What's been seen elsewhere in the nation has now been observed in Maryland. According to this report by Khari Johnson for Wired, facial recognition tech has played an integral part in another wrongful arrest of an innocent person.
Alonzo Sawyer was arrested for an assault and theft he didn't commit. The software said his face matched the CCTV footage. But focusing on Sawyer's face ignored everything else about the suspect captured on video. Fortunately for Alonzo, his wife (Carronne Sawyer) went to bat for him after he was arrested.
Carronne drew attention to details in photos on her phone taken recently by her daughter. Her husband is taller than the suspect in the video, she explained, and has facial hair and gaps between his teeth. His right foot slews out when he walks, something she did not see in video footage of the attack.
I said my husband is 54 years old. This guy looks like he could be our son," Carronne says.
All of these differences were ignored by the tech and the person operating it, the Maryland Transit Administration Police's intelligence analyst." Both the tech and the human backstop ignored obvious discrepancies, like the fact that Alonzo Sawyer was seven inches taller and 20 years older than the second person the MTA eventually arrested, Deon Ballard.
Thanks to this failure, Maryland state senator, Charles Syndor, is, once again, seeking to block facial recognition tech use by government agencies. His first attempt, mounted in 2021, failed to go anywhere. With a wrongful arrest now on the record, Senator Syndor figures this is the best time to push legislation seeking to regulate law enforcement use of unproven (and unregulated) tech.
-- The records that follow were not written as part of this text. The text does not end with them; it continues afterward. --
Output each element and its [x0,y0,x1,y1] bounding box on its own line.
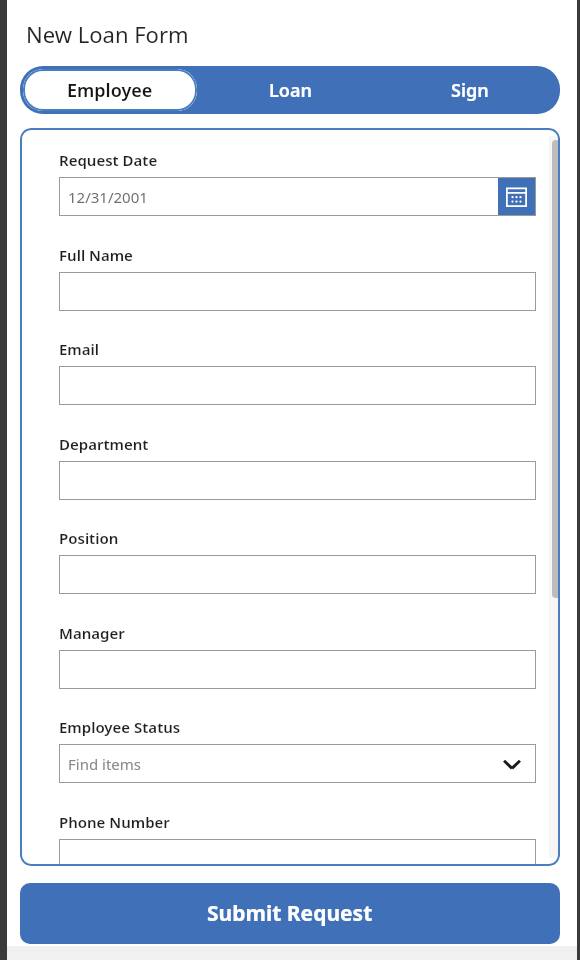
button[interactable]: Pick date [498,178,535,215]
staticText: Position [59,528,119,548]
button[interactable]: Sign [380,66,560,114]
staticText: Submit Request [207,899,373,928]
staticText: Email [59,339,100,359]
staticText: Employee [67,78,153,103]
staticText: Sign [451,78,489,103]
button[interactable] [59,272,536,311]
button[interactable] [59,461,536,500]
staticText: New Loan Form [26,19,189,49]
staticText: 12/31/2001 [68,187,148,207]
staticText: Department [59,434,149,454]
button[interactable] [59,555,536,594]
staticText: Request Date [59,150,158,170]
button[interactable]: Find items [59,744,536,783]
staticText: Loan [269,78,312,103]
button[interactable]: Open dropdown [499,751,525,777]
staticText: Phone Number [59,812,170,832]
staticText: Find items [68,754,142,774]
button[interactable] [59,366,536,405]
button[interactable]: Loan [200,66,380,114]
button[interactable] [59,839,536,866]
staticText: Full Name [59,245,133,265]
button[interactable]: Submit Request [20,883,560,944]
staticText: Employee Status [59,717,181,737]
button[interactable]: 12/31/2001 [59,177,536,216]
button[interactable] [59,650,536,689]
staticText: Manager [59,623,125,643]
button[interactable]: Employee [23,69,197,111]
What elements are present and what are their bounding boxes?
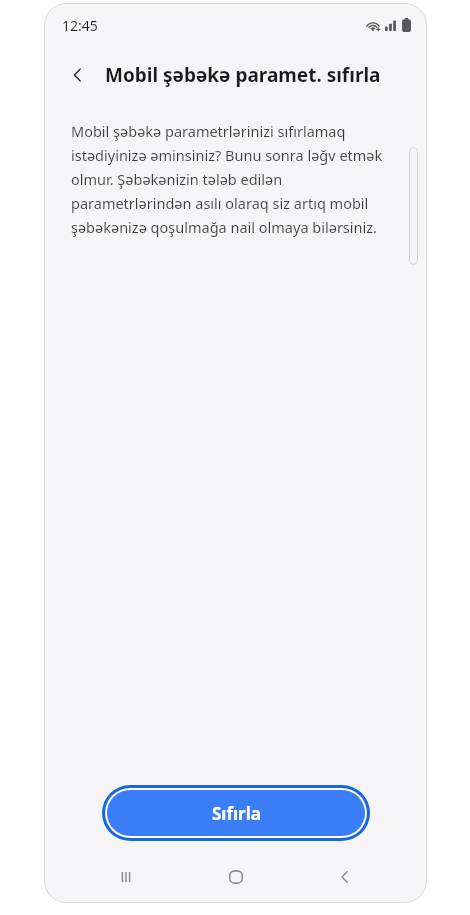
- button[interactable]: Back: [60, 57, 96, 93]
- staticText: 12:45: [62, 16, 98, 35]
- button[interactable]: Back: [318, 850, 372, 903]
- button[interactable]: Recents: [99, 850, 153, 903]
- staticText: Sıfırla: [212, 802, 261, 825]
- staticText: Mobil şəbəkə parametrlərinizi sıfırlamaq…: [71, 121, 395, 237]
- staticText: Mobil şəbəkə paramet. sıfırla: [105, 62, 381, 88]
- button[interactable]: Home: [209, 850, 263, 903]
- button[interactable]: Sıfırla: [102, 785, 370, 841]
If passed, the legislation will do more than curtail MTA's careless wielding of the powerful, but inaccurate, tech. The Baltimore PD is a fan of facial recognition and wholeheartedly embraces its arrival. According to public defender Deborah Levi, public records show the Baltimore PD ran more than 800 facial recognition searches in 2022 alone - a twice-a-day occurrence that doesn't appear to have resulted in more meaningful arrests. Then again, it also didn't result in more bogus arrests, which is the sort of thing that can be considered a win, even if it just means the faulty tech wasn't abused.
Until cops are willing to be honest and open about this tech, they shouldn't be trusted with it. And no cop agency should be allowed to use nothing more than a purported match to obtain arrest warrants or stop citizens going about their daily business. The tech is too raw to trust. And if cops think it actually works as well as advertised, it's only because they want their preexisting biases to be confirmed.